Clea Skopeliti 

‘The magical places’: readers on their youth hostel memories

The YHA – which has provided many with cheap, yet unforgettable, adventures – is selling off 20 properties
  
  

A youth hostel in Coniston in the Lake District.
A youth hostel in Coniston in the Lake District. Photograph: Education Images/Universal Images Group/Getty Images

Rick Johnson was 16 the first time he stayed in a youth hostel in the summer of 1966. Having saved up money from his job stacking shelves in a supermarket in Cheshire, he bought an Ordnance Survey map and headed for the Lake District.

It was the first time Johnson had gone away without his parents. “I’d decided that family beach holidays were boring. I planned it all out and had everything booked up. There was definitely a strict rule around no alcohol in the hostels – I think it was one of reasons we were allowed to do it, because our parents knew there were restrictions and there was a warden in charge.”

Inspired by Arthur Ransome’s adventure novel Swallows and Amazons, Johnson and a friend spent two weeks staying in different Youth Hostels Association (YHA) dormitories each night while they traversed the fells. “The book is about children with a sailing boat in Lake Windermere – I knew we didn’t have a yacht, but I thought I’d go and have a look round,” he says, remembering that they succeeded in hiring a boat.

The news that the YHA is selling off 20 of its 150 hostels in England and Wales, citing the pandemic and current financial pressures, comes as a disappointment to lifelong hostellers like Johnson who have enjoyed the freedom, affordability and sense of community they offer. The YHA was established in 1930, with the objective “to help all, especially young people of limited means, to a greater knowledge, love and care of the countryside”.

This was certainly the case for Johnson, now 73, who says the trip planted in him a passion for the natural world. He moved to Lancaster two decades ago partly to be near the Lakes. Before developing osteoporosis in recent years, which has meant he is no longer able to hike, he enjoyed many adventures involving hostel stays over the years. “I fell in love with the Lakes and maps – loves which have endured.”

Hostels have allowed Ella, 38, to experience different landscapes across the country through cycle touring. “One of reasons I got into it was because I could figure out routes with youth hostels – you weren’t having to carry camping stuff or pay £60 a night for a room, you could get one for £12,” the business analyst from Manchester says.

A stay at a hostel in Port Eynon, south Wales, in 2013 during a cycling holiday with a friend was particularly special. “When we got to it, it was a gorgeous white building and it was quite late and dusky – we had no food and there was no one else, just one person working there. They sold us a bottle of wine and some food and we sat in the common room drinking wine and looking out over the sea.”

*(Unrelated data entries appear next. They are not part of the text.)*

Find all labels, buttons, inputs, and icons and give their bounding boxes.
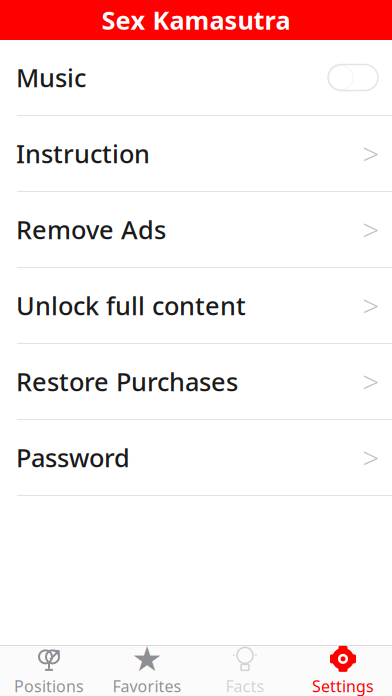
button[interactable]: · (196, 646, 294, 696)
button[interactable]: Password (0, 420, 392, 495)
button[interactable]: Settings (294, 646, 392, 696)
staticText: · (232, 646, 236, 664)
button[interactable]: Instruction (0, 116, 392, 191)
button[interactable]: ★ (98, 646, 196, 696)
staticText: > (362, 210, 380, 249)
staticText: > (362, 362, 380, 401)
staticText: ↗ (47, 645, 62, 665)
staticText: Favorites (112, 675, 182, 696)
staticText: Facts (226, 675, 264, 696)
staticText: > (362, 134, 380, 173)
button[interactable]: Music (0, 40, 392, 115)
staticText: Music (16, 61, 86, 94)
staticText: Settings (312, 675, 374, 696)
button[interactable]: Restore Purchases (0, 344, 392, 419)
staticText: Instruction (16, 137, 150, 170)
staticText: · (254, 646, 258, 664)
staticText: Unlock full content (16, 289, 246, 322)
button[interactable]: Unlock full content (0, 268, 392, 343)
staticText: Remove Ads (16, 213, 166, 246)
staticText: Sex Kamasutra (102, 3, 290, 37)
staticText: > (362, 438, 380, 477)
staticText: Password (16, 441, 130, 474)
button[interactable]: ↗ (0, 646, 98, 696)
staticText: Positions (14, 675, 84, 696)
staticText: > (362, 286, 380, 325)
staticText: ★ (132, 639, 162, 678)
button[interactable]: Remove Ads (0, 192, 392, 267)
staticText: Restore Purchases (16, 365, 238, 398)
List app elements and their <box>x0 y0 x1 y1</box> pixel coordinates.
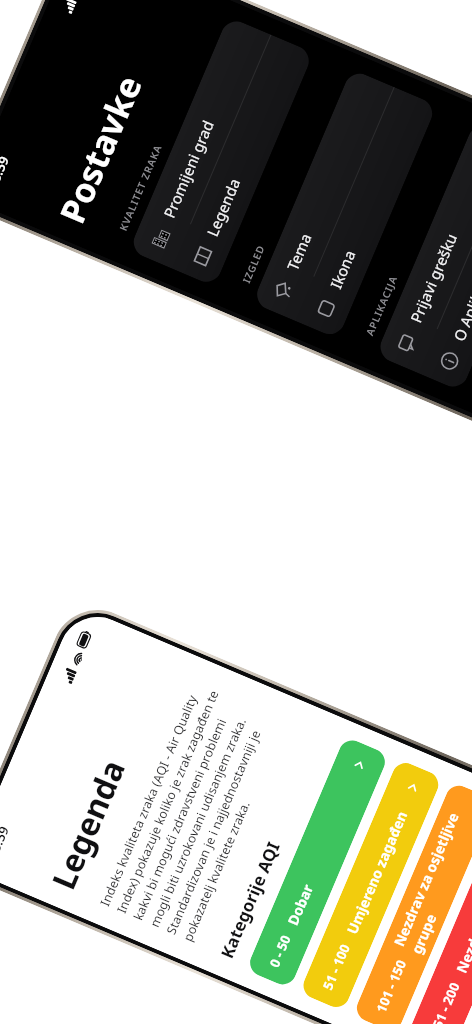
staticText: Postavke <box>48 68 152 230</box>
staticText: O Aplikaciji <box>449 264 472 344</box>
button[interactable]: 0 - 50 <box>246 736 389 989</box>
staticText: 05:59 <box>0 823 13 861</box>
staticText: Dobar <box>283 881 317 928</box>
staticText: Kategorije AQI <box>215 838 285 962</box>
button[interactable]: Legend <box>172 35 314 287</box>
other: About the app <box>437 348 462 373</box>
other: Legend <box>190 244 215 269</box>
button[interactable]: Theme <box>252 69 394 321</box>
staticText: 151 - 200 <box>425 979 464 1024</box>
staticText: KVALITET ZRAKA <box>116 142 165 233</box>
button[interactable]: 201 - 300 <box>459 827 472 1024</box>
staticText: Indeks kvaliteta zraka (AQI - Air Qualit… <box>96 676 291 944</box>
staticText: Nezdrav <box>452 915 472 976</box>
button[interactable]: 151 - 200 <box>406 804 472 1024</box>
staticText: Nezdrav za osjetljive grupe <box>389 796 472 957</box>
other: Change city <box>147 225 172 250</box>
button[interactable]: Change city <box>129 16 270 268</box>
staticText: Ikona <box>325 247 359 292</box>
staticText: Umjereno zagađen <box>342 808 411 937</box>
button[interactable]: Report a bug <box>376 121 472 373</box>
staticText: 51 - 100 <box>318 940 354 993</box>
other: Report a bug <box>394 330 419 355</box>
staticText: 101 - 150 <box>372 957 410 1015</box>
other: App icon <box>314 296 339 321</box>
staticText: IZGLED <box>239 242 268 285</box>
button[interactable]: 51 - 100 <box>299 759 443 1011</box>
button[interactable]: About the app <box>419 140 472 391</box>
staticText: Promijeni grad <box>159 116 218 221</box>
staticText: 0 - 50 <box>265 932 295 970</box>
staticText: 05:59 <box>0 153 13 191</box>
staticText: APLIKACIJA <box>362 273 400 338</box>
staticText: Prijavi grešku <box>406 230 461 326</box>
other: Theme <box>271 278 296 303</box>
button[interactable]: App icon <box>296 87 437 339</box>
staticText: Legenda <box>202 175 244 239</box>
staticText: Tema <box>282 230 316 273</box>
button[interactable]: 101 - 150 <box>353 782 472 1024</box>
staticText: Legenda <box>41 753 135 896</box>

She describes the hostel, which is an old lifeboat station, as “one of the magical places you only seem to find when YHA-hopping”, adding that “you could hear the waves from the tiny bedrooms”.

Ella says hostels have allowed her to visit remote places she wouldn’t have gone to otherwise. “They’re a way to plot a route so when they sell off ones in odd places, you lose the coverage on the map.

“There’s something about the fact it’s cheap and communal – you meet different people in a way you wouldn’t in a B&B or a budget hotel. I remember meeting a whole theatre group in Arnside [in Cumbria] who were practising their lines in the kitchen. Youth hostels are special things.”

Crucially, they can also offer refuge from the elements when adventures go awry. Evelyn Stanley was 16 and on a Duke of Edinburgh expedition in the Brecon Beacons (now known as Bannau Brycheiniog) in 2007 when she and her friends realised they had misread their map. “We’d ended up around 10km away from the campsite we were supposed to meet our teachers at, the sun was setting, and we couldn’t get any signal to call for help,” Stanley, a tech worker from London, says.

The teenagers were arguing on the side of a hill in the rain when they spotted a YHA hostel in the distance. “We hiked over, explained that we didn’t have any money and needed to use the phone, but instead they put us up in their barn dorm free of charge. I was amazed by how generous they were. I didn’t know there were these places for young people. ”

The teenagers stayed up late debating whether they would fail their expedition after getting lost, but it all worked out in the end and the school later paid the YHA back.

“It was a very meaningful day and every time I see a hostel now I think it’s great that young people can have a helping hand. Even if I was in trouble now, I would go in and have a sense that they would support me – I see them as a bit of a beacon.”